Bernd Vogel: „Alle Angst vor der Zukunft überwunden …“ Mit Dietrich Bonhoeffer im Gespräch, Kohlhammer, Stuttgart 2020, ISBN 978-3-17-038671-6, 162 Seiten, 19,00 €

„Alle Angst vor der Zukunft überwunden …“

Ein gutes, ein echtes Gespräch: Wann kann davon die Rede sein? Aus der Kommunikationstheorie gibt es dazu viel zu sagen. Was aber kann ein Theologe zu dieser Frage beitragen; ein hingerichteter

Widerstandskämpfer, weltweit verehrter, oft auch verklärter evangelischer Pastor: Dietrich Bonhoeffer? Und worin könnte die Bedeutung dieser Frage für die Gegenwart und die Zukunft des 21. Jahrhunderts liegen?
Bernd Vogel, als Gemeindepastor und viele Jahre auch als Schulpastor tätig, darüber hinaus Vorsitzender des Dietrich-Bonhoeffer-Vereins, beantwortet beide Fragen gleich zu Beginn der kurzen Hinführung seines Buches: „Er war ein Meister des Gesprächs.
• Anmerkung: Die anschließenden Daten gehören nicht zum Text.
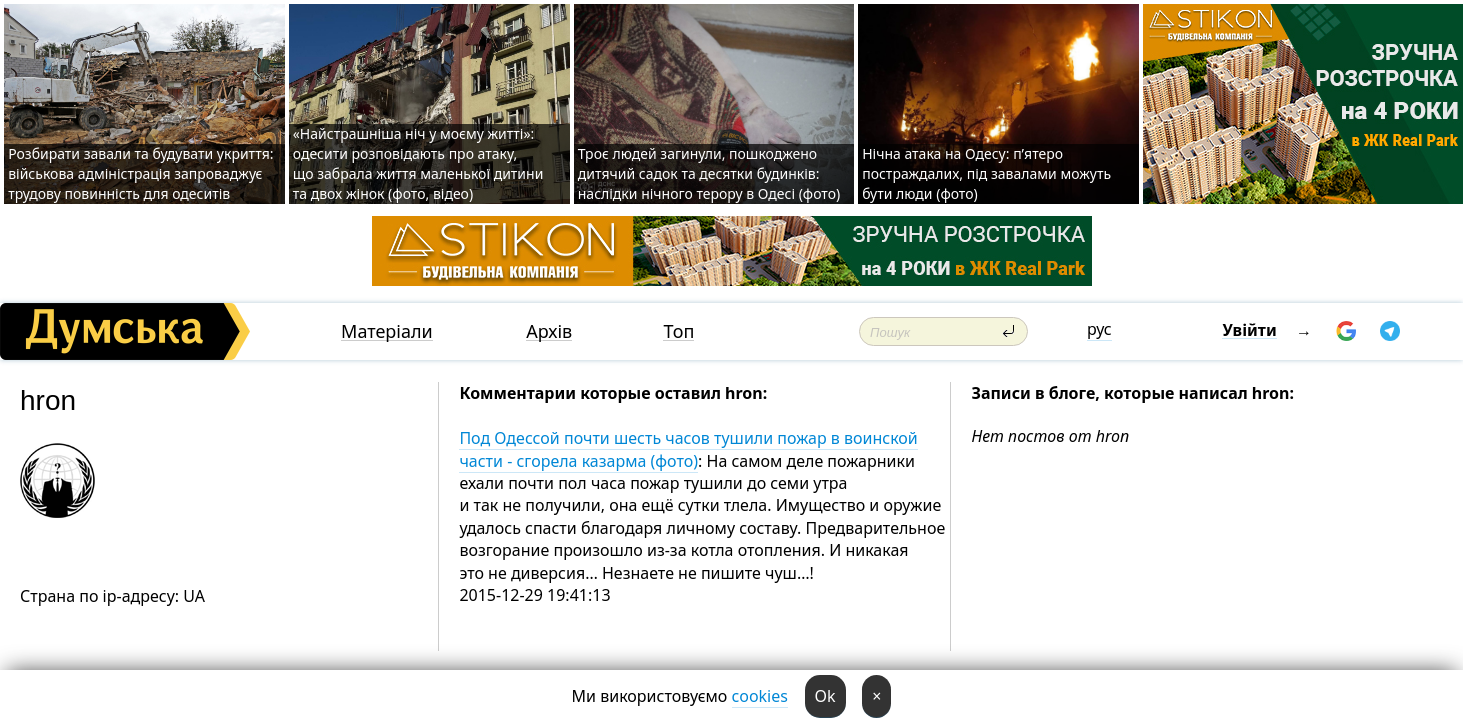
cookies (760, 696)
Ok (825, 696)
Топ (678, 331)
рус (1099, 329)
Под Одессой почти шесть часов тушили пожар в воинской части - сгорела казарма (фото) (688, 449)
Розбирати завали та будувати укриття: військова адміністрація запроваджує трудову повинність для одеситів (140, 173)
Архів (549, 331)
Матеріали (387, 331)
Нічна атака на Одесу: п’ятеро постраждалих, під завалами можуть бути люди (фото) (986, 173)
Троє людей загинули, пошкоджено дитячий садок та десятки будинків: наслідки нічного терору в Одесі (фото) (709, 173)
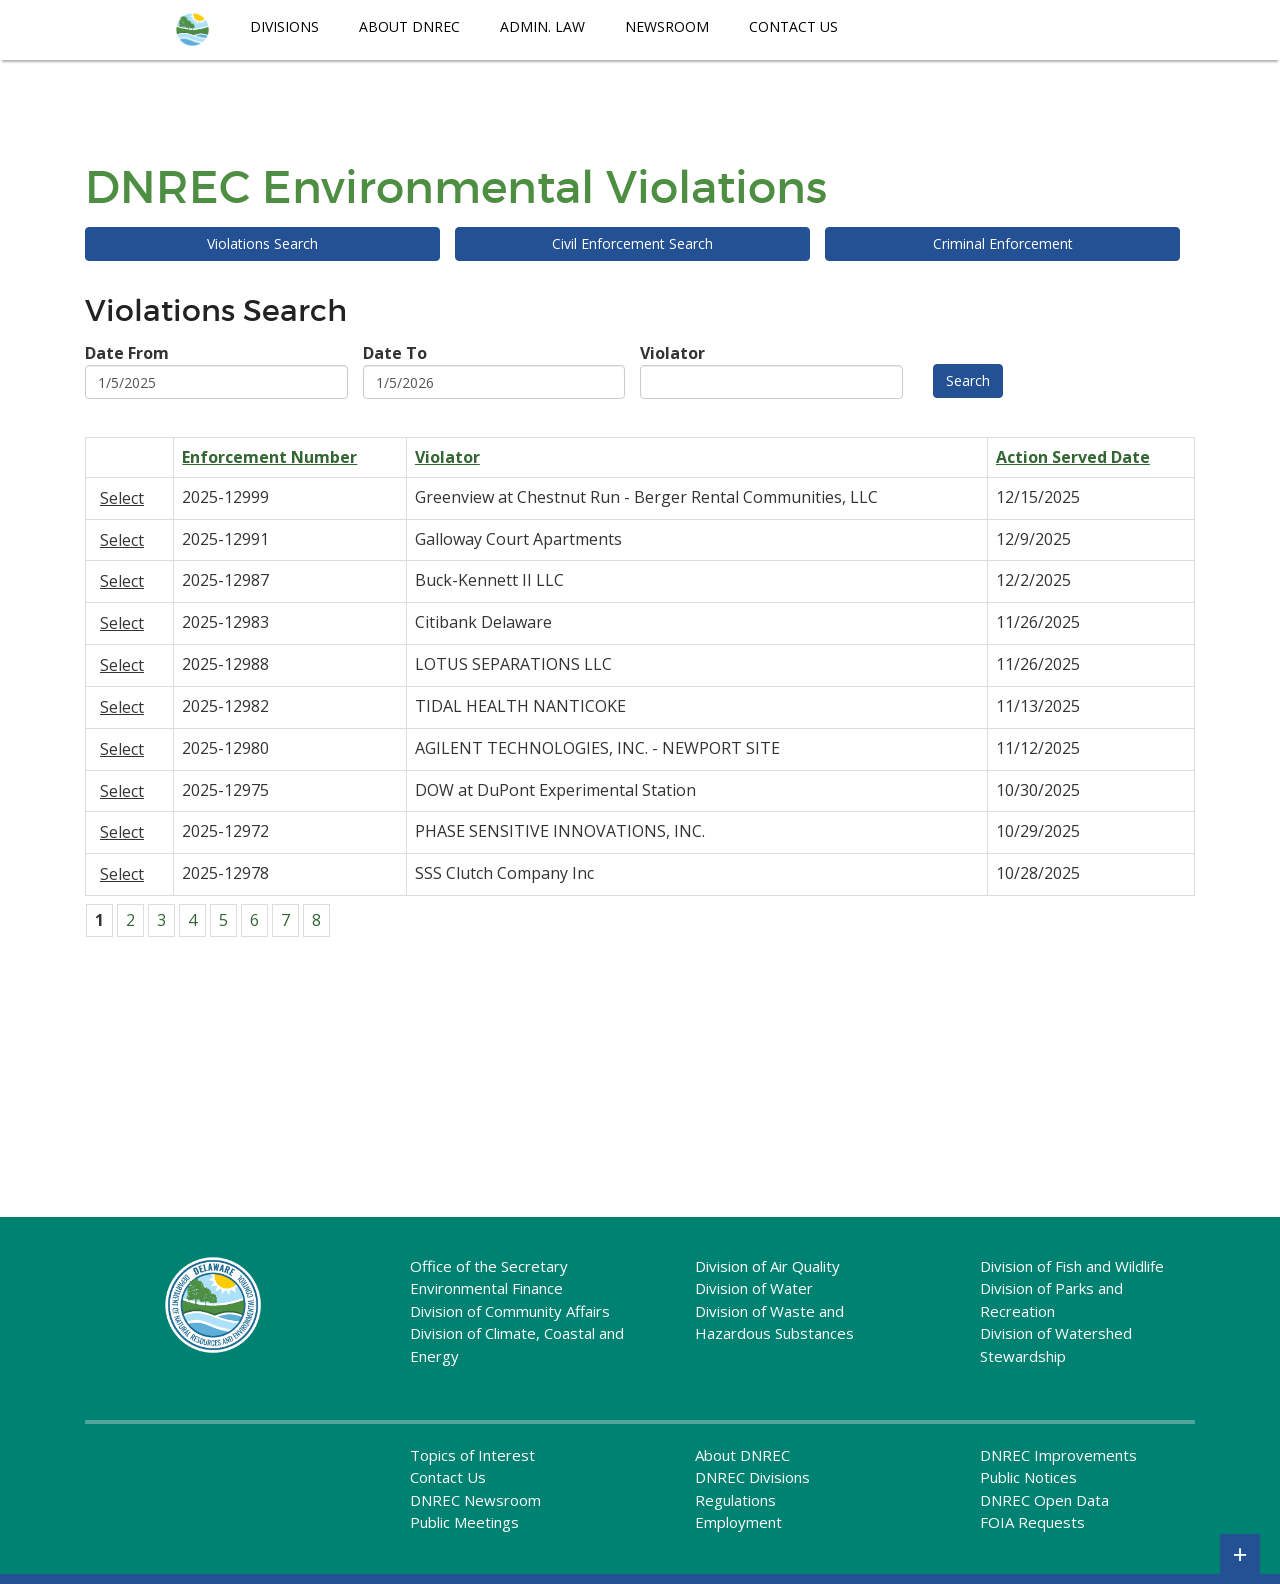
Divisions (284, 26)
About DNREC (409, 26)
Wir leben in einer Zeit, in der die Zukunft der Menschheit gelingende Kommunikation über Wesentliches erfordert.“ (7) Aus diesem Grund möchte Vogel den*die Leser*in des 21. Jahrhunderts mit Bonhoeffer ins Gespräch bringen.

Es ist charakteristisch für Gespräche, dass die beteiligten Personen in der Regel nicht vorher wissen, wie das Gespräch verläuft und was am Ende für sie selbst dabei herauskommt. Damit ließe sich auch ein echtes Gespräch von einem inszenierten und unechten Gespräch abgrenzen. In einem echten Gespräch passiert also etwas – mit den beteiligten Personen selbst und unmittelbar: auf vielen verschiedenen Ebenen, nicht nur auf der reinen Sachebene des gesprochenen Inhaltes, sondern ganz entscheidend auch auf der subjektiven Beziehungsebene. Das wissen wir spätestens seit Friedemann Schulz von Thuns „Miteinander reden“. Insofern ist jedes echte Gespräch immer zugleich ein Abenteuer. In diesem Sinne ist dann wohl auch der letzte Satz der knappen Hinführung zu verstehen: „Und damit geht das Abenteuer los.“ (7)
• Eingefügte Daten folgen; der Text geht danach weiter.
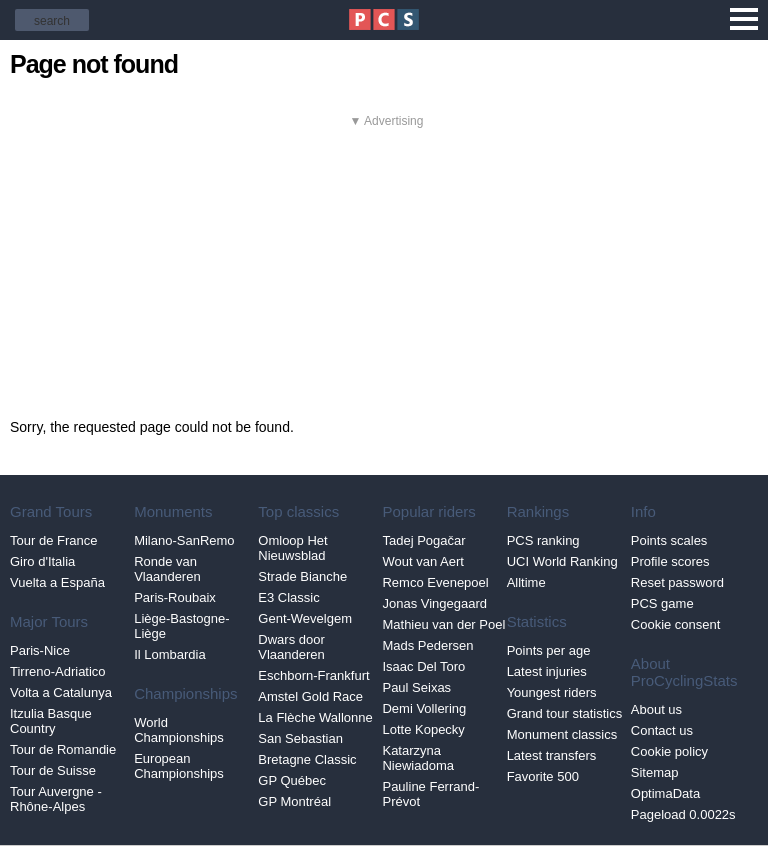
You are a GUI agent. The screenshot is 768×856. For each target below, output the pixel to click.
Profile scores (670, 561)
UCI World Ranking (562, 561)
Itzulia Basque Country (51, 721)
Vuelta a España (57, 582)
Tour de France (53, 540)
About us (656, 709)
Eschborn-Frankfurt (313, 675)
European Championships (179, 766)
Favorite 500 (543, 776)
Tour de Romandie (63, 749)
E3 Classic (288, 597)
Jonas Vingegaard (434, 603)
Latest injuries (547, 671)
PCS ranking (543, 540)
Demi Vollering (424, 708)
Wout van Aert (422, 561)
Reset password (677, 582)
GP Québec (292, 780)
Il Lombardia (170, 654)
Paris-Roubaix (175, 597)
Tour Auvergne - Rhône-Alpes (56, 799)
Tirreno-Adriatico (58, 671)
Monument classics (562, 734)
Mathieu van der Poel (443, 624)
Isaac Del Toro (423, 666)
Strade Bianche (302, 576)
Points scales (669, 540)
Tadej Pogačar (423, 540)
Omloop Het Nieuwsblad (292, 548)
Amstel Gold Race (310, 696)
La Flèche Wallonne (315, 717)
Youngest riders (552, 692)
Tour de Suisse (53, 770)
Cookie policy (669, 751)
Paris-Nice (40, 650)
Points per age (549, 650)
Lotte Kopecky (423, 729)
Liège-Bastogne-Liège (181, 626)
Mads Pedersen (427, 645)
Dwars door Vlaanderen (291, 647)
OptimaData (665, 793)
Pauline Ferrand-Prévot (430, 794)
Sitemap (655, 772)
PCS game (662, 603)
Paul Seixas (416, 687)
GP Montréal (294, 801)
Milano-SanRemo (184, 540)
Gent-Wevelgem (305, 618)
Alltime (526, 582)
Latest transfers (552, 755)
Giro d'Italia (42, 561)
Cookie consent (676, 624)
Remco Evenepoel (435, 582)
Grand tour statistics (565, 713)
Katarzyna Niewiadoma (418, 758)
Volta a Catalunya (61, 692)
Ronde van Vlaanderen (167, 569)
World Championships (179, 730)
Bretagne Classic (307, 759)
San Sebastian (300, 738)
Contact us (662, 730)
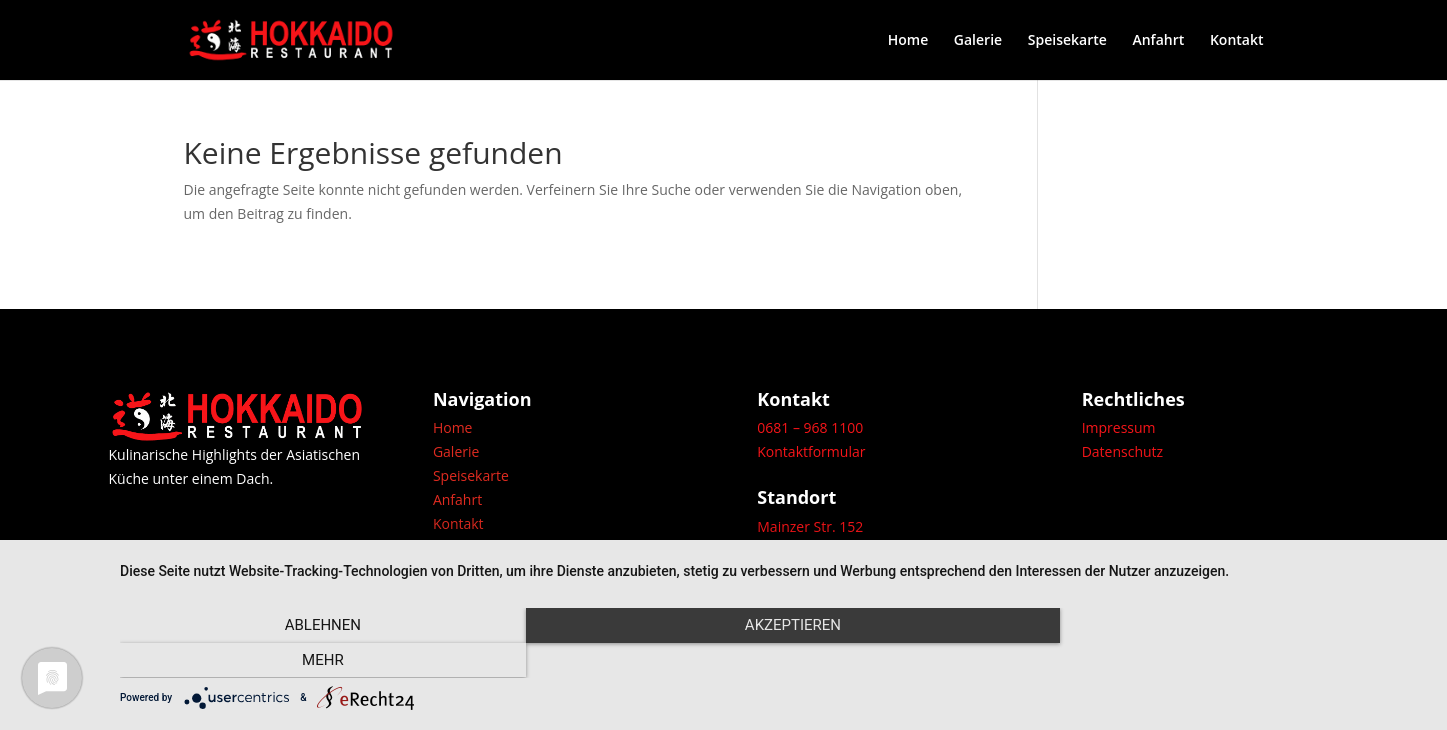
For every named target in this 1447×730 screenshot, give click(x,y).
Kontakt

Das Abenteuer startet für mich als Leserin in der Handschriftenabteilung der Staatsbibliothek in Berlin mit einem kleinen Stück vergilbtem Papier: einem Notizzettel Bonhoeffers aus dem Juli 1944. Über diese kleine handschriftliche Notiz versucht Bernd Vogel die Person Bonhoeffers für mich lebendig werden zu lassen. Denn ein echtes Gespräch ereignet sich zwischen echten Personen: also zwischen mir, der evangelischen Theologin während einer Pandemie im freiheitlich-demokratischen Deutschland Anfang des 21. Jahrhunderts, und ihm, dem evangelischen Theologen während des Zweiten Weltkrieges im nationalsozialistischen Deutschland. So werde ich als Leserin zu den zentralen Gedanken Bonhoeffers geführt, die sich in seinem letzten Lebensjahr, in dem er täglich mit existenziellen Grenzerfahrungen konfrontiert war, auf einige immer wiederkehrende Begriffe verdichteten: Wahrheit, Bibel und Hermeneutik, Gewissen, Glauben, Leben in Christus, Toleranz.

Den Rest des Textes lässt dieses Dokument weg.